Monday, February 17, 2014

Sox spectrogram log frequency axis and upper/lower frequency limits

Linear spectrogram
As a result of some of the work I did last week on rendering MP3 files to scrolling spectrum waterfall plots, I noticed that most of the interesting detail was in frequencies under 1kHz.  One obvious way to see the detail at lower frequencies, yet still keep the higher frequencies is to plot on a log frequency scale.

Unfortunately this is currently not supported in SoX, so I modified the spectrogram module to add this feature. This I noticed that plotting charts from 1Hz to the nyquist frequency meant that a lot of screen space was wasted in the lower 1 - 50Hz range which is not the most interesting for most audio files. So I also added a switch to set the lower and upper frequencies of the chart (this actually took considerably more work than the plotting to the log scale!).

Log axis spectrogram. Lower frequency details are far more visible.
The modified spectrogram.c file is available here [1]. Visit the SoX site [2], download the source code, replace src/spectrogram.c with this file and compile.

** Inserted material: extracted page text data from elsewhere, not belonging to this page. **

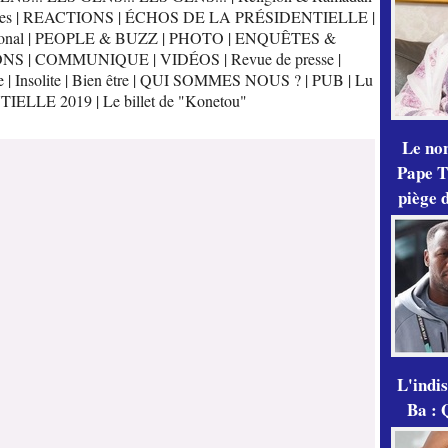
es
|
REACTIONS
|
ÉCHOS DE LA PRÉSIDENTIELLE
|
onal
|
PEOPLE & BUZZ
|
PHOTO
|
ENQUÊTES &
ONS
|
COMMUNIQUE
|
VIDÉOS
|
Revue de presse
|
e
|
Insolite
|
Bien être
|
QUI SOMMES NOUS ?
|
PUB
|
Lu
TIELLE 2019
|
Le billet de "Konetou"
Le no
Pape Th
piège 
L'indi
Ba : 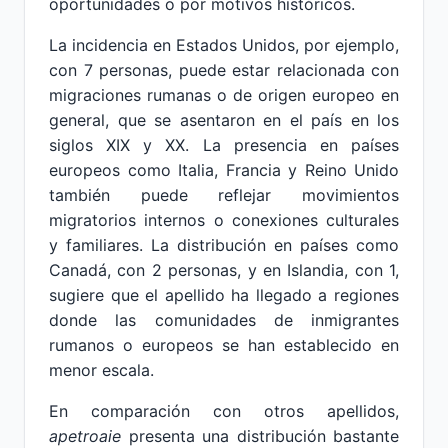
oportunidades o por motivos históricos.
La incidencia en Estados Unidos, por ejemplo,
con 7 personas, puede estar relacionada con
migraciones rumanas o de origen europeo en
general, que se asentaron en el país en los
siglos XIX y XX. La presencia en países
europeos como Italia, Francia y Reino Unido
también puede reflejar movimientos
migratorios internos o conexiones culturales
y familiares. La distribución en países como
Canadá, con 2 personas, y en Islandia, con 1,
sugiere que el apellido ha llegado a regiones
donde las comunidades de inmigrantes
rumanos o europeos se han establecido en
menor escala.
En comparación con otros apellidos,
apetroaie
presenta una distribución bastante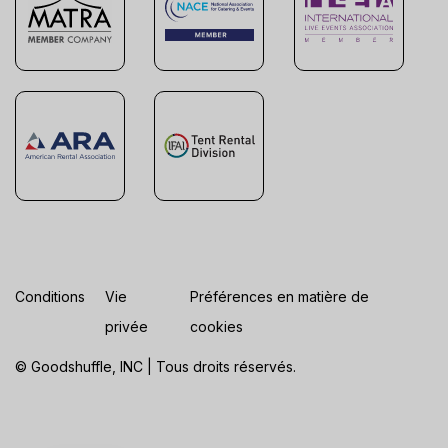
Conditions
Vie
Préférences en matière de
privée
cookies
© Goodshuffle, INC | Tous droits réservés.
ES
EN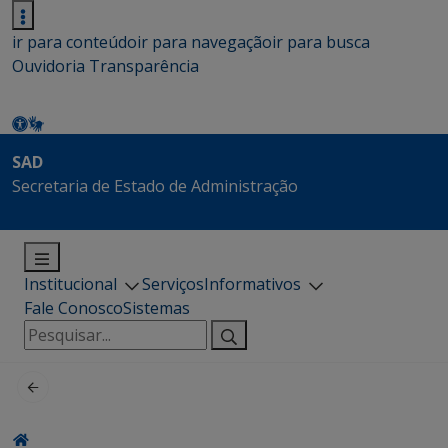
ir para conteúdo
ir para navegação
ir para busca
Ouvidoria
Transparência
SAD
Secretaria de Estado de Administração
Institucional
Serviços
Informativos
Fale Conosco
Sistemas
Pesquisar
por: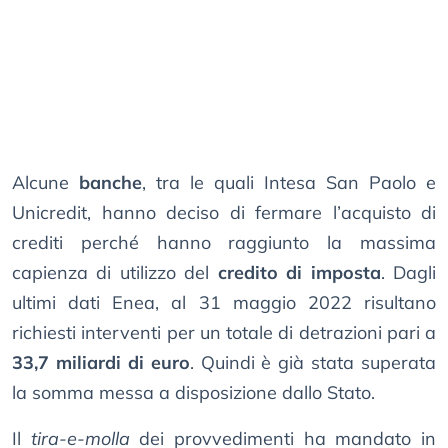
Alcune
banche
, tra le quali Intesa San Paolo e
Unicredit, hanno deciso di fermare l’acquisto di
crediti perché hanno raggiunto la massima
capienza di utilizzo del
credito di imposta
. Dagli
ultimi dati Enea, al 31 maggio 2022 risultano
richiesti interventi per un totale di detrazioni pari a
33,7 miliardi di euro
. Quindi è già stata superata
la somma messa a disposizione dallo Stato.
Il
tira-e-molla
dei provvedimenti ha mandato in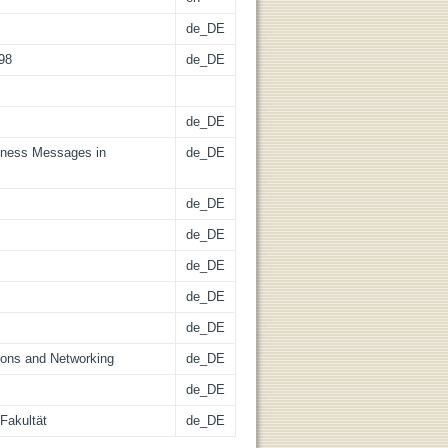
de_DE
-98
de_DE
de_DE
reness Messages in
de_DE
de_DE
de_DE
de_DE
de_DE
de_DE
ions and Networking
de_DE
de_DE
Fakultät
de_DE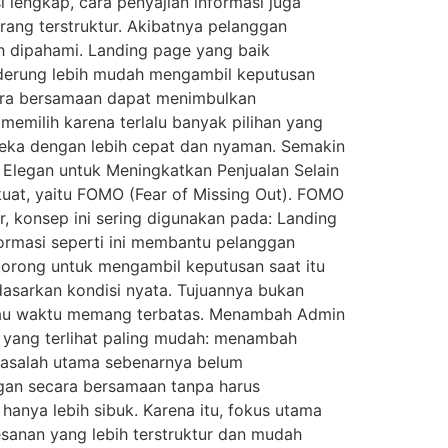
lengkap, cara penyajian informasi juga
urang terstruktur. Akibatnya pelanggan
ah dipahami. Landing page yang baik
nderung lebih mudah mengambil keputusan
ecara bersamaan dapat menimbulkan
 memilih karena terlalu banyak pilihan yang
ereka dengan lebih cepat dan nyaman. Semakin
 Elegan untuk Meningkatkan Penjualan Selain
kuat, yaitu FOMO (Fear of Missing Out). FOMO
, konsep ini sering digunakan pada: Landing
ormasi seperti ini membantu pelanggan
orong untuk mengambil keputusan saat itu
asarkan kondisi nyata. Tujuannya bukan
atau waktu memang terbatas. Menambah Admin
h yang terlihat paling mudah: menambah
masalah utama sebenarnya belum
ggan secara bersamaan tanpa harus
hanya lebih sibuk. Karena itu, fokus utama
anan yang lebih terstruktur dan mudah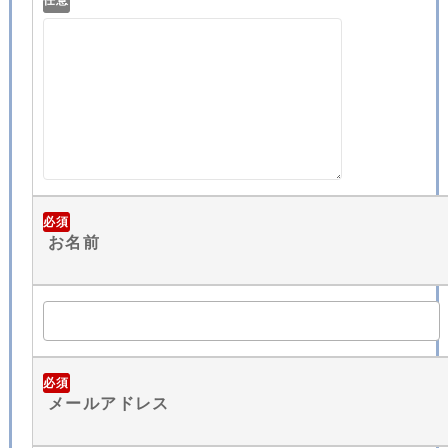
任意
必須
お名前
必須
メールアドレス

This has been tested with the latest code as of 14 Feb 2014.

Summary of changes:
  • Implement -L which plots the spectrogram on a log10 frequency axis. By default from 1Hz to nyquist frequency.
  • Implement -R <low_freq>:<high_freq> : restrict spectrogram frequencies. I also updated the linear scale code to honor this switch.


Example:

sox mymusic.mp3 -n spectrogram -L -R 50:8k

Known problems and observations:
  • At lower frequencies (1 - 100Hz) each spectrum bin in q->dBfs[] array occupies several pixel rows: so it looks blocky. A lesser problem: at the top some frequency bins will be ignored because there will be more than one bin for each pixel row. I could fix the blockyness by getting a more detailed spectrum.
  • If lower and upper frequencies are in the same decade then there are no y axis tick labels. Hopefully will have a fix for that soon.
  • When compiling I'm getting this warning when using log10f() and powf() : "warning: passing argument 1 of 'log10f' as 'float' rather than 'double' due to prototype". According to the man pages for those function they should accept float args! I see some discussion on this relating to compiler switches: but I don't want to go changing anything there.
  • I created two new functions to parse the -R frequency range switch to cut down on code duplication.
    parse_range (const char *s, int *a, int *b)
    parse_num_with_suffix (const char *s, int *a)
    I'm not familiar with the sox code base, so I'm not sure if similar functions already exist (I couldn't find any). I'm also concerned I'm making a temporary change to a string in parse_range when the type is const char *.  I need to brush up on my C :)


Footnotes:

[1] https://github.com/jdesbonnet/joe-desbonnet-blog/tree/master/projects/sox-log-spectrogram

[2] http://sox.sourceforge.net/


3 comments:

Anonymous said...

Great article! I followed your instructions. Got the source, replaced your file, compiled and installed. but nothing changed.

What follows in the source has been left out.